Rapid advances are also being made at the molecular level (e.g., transcriptomes and genomes) and in our ability to perform genetic manipulations. To date, sequence data from ten bats have been released, giving some intriguing clues into the evolution of echolocation, flight, and immunity (Li, Wang, Rossiter, Jones, & Zhang, 2007; Parker et al., 2013; Zhang et al., 2013). However, to understand the evolution of social communication, further Chiropteran genomes coupled to in-depth behavioral analysis will be essential, as has been demonstrated by the valuable work of the Avian Phylogenomics Project (Pfenning et al., 2014; Whitney et al., 2014). Overlaid with this, transcriptomic (gene expression) data will give us direct insight into how molecular mechanisms function in the real-time processing of these traits. We recently identified functional gene networks via transcriptomics in the P. discolor brain (Rodenas-Cuadrado, Chen, Wiegrebe, Firzlaff, & Vernes, 2015), demonstrating the feasibility of interrogating the molecular pathways underlying complex traits in the bat brain.
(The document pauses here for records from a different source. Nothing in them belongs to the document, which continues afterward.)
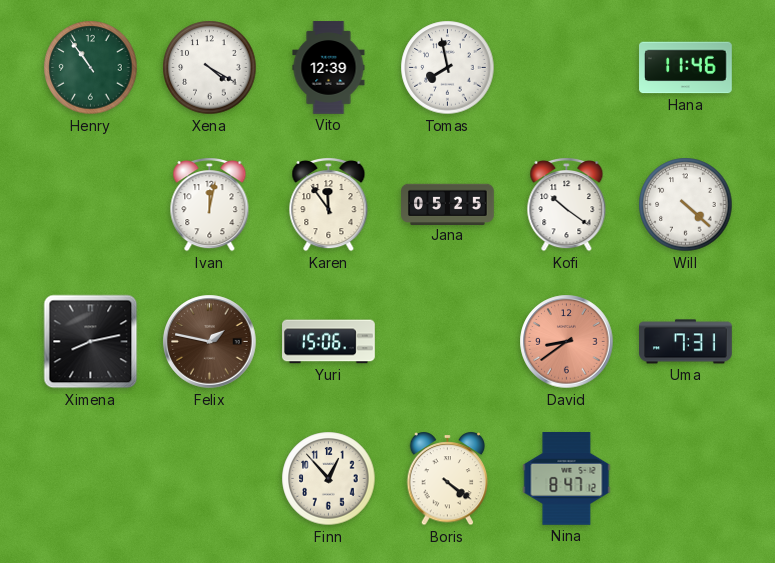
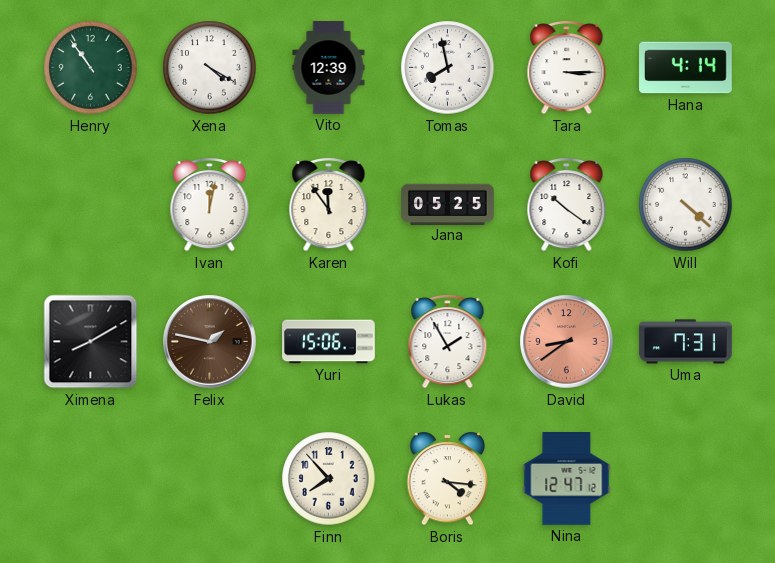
Tara: none -> 3:15
Hana: 11:46 -> 4:14
Ximena: 8:13 -> 8:10
Lukas: none -> 1:55
Finn: 12:53 -> 7:53
Boris: 4:21 -> 4:16
Nina: 8:47 -> 12:47
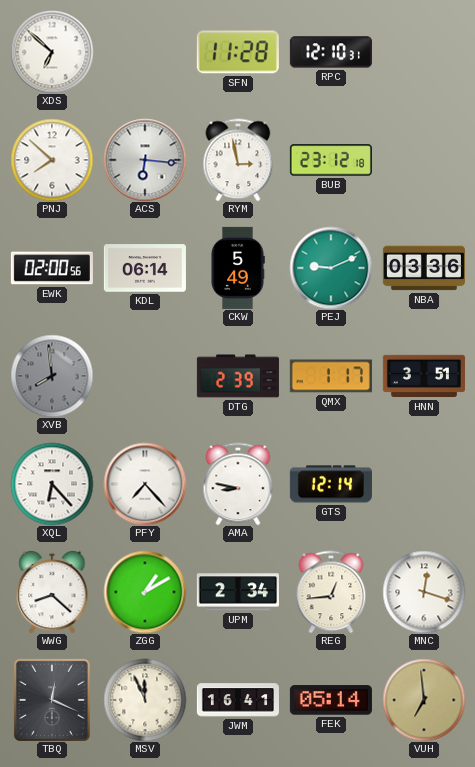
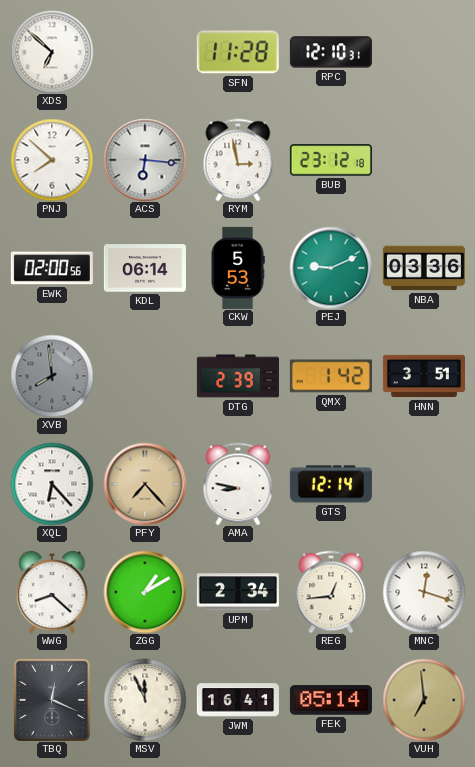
CKW: 5:49 -> 5:53
QMX: 1:17 -> 1:42
PFY dial: white -> champagne
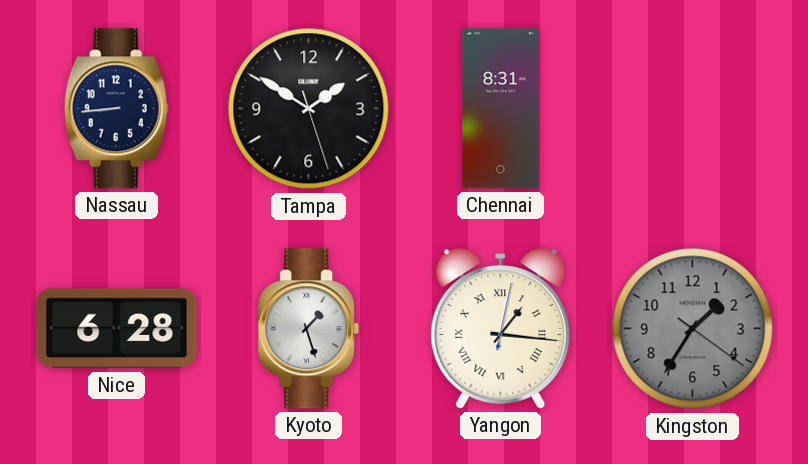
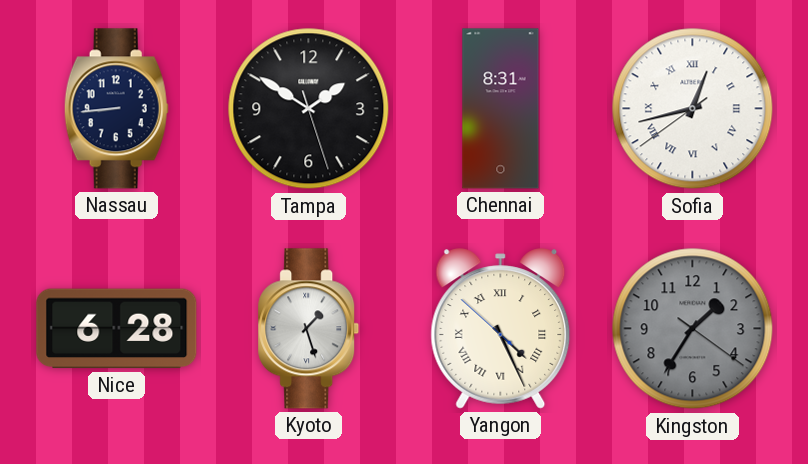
Sofia: none -> 12:42
Yangon: 1:16 -> 4:25
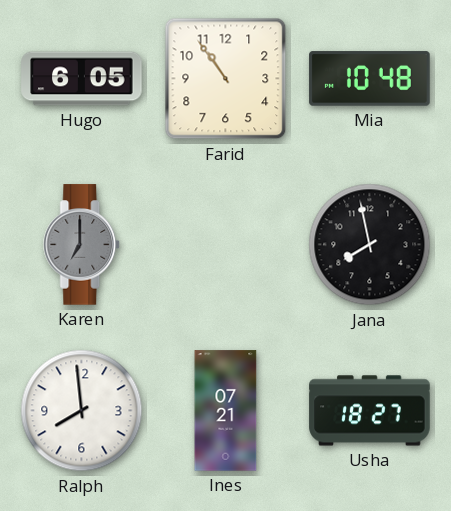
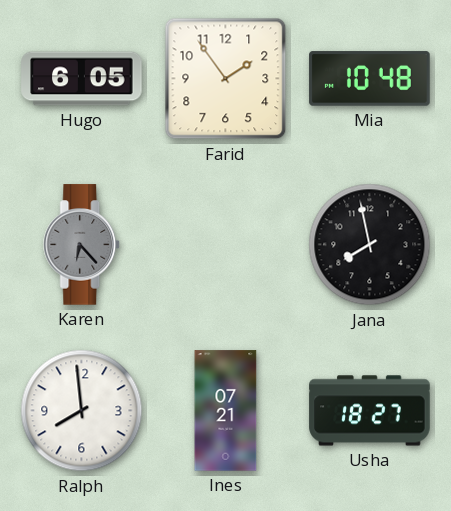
Farid: 10:54 -> 1:54
Karen: 7:00 -> 6:23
Combining such cutting-edge molecular and neurobiological techniques in bats with ethological studies will reveal new insight into the encoding and function of circuits involved in complex communicative behavior in the mammalian brain.

The future

It is clear that no single animal or animal behavior can be used to accurately model language. Thus, it is crucial that we explore a wide range of language-relevant traits across diverse species. Bats have enormous potential to contribute to this field, opening up new experimental avenues to understand how a mammal develops these traits, and how this development compares with that of more distantly related species, like birds. Taking an integrative approach that considers findings from birds, to bats, and beyond will provide essential insights into the biological encoding of complex communication systems, a key step toward understanding the evolution of human speech and language.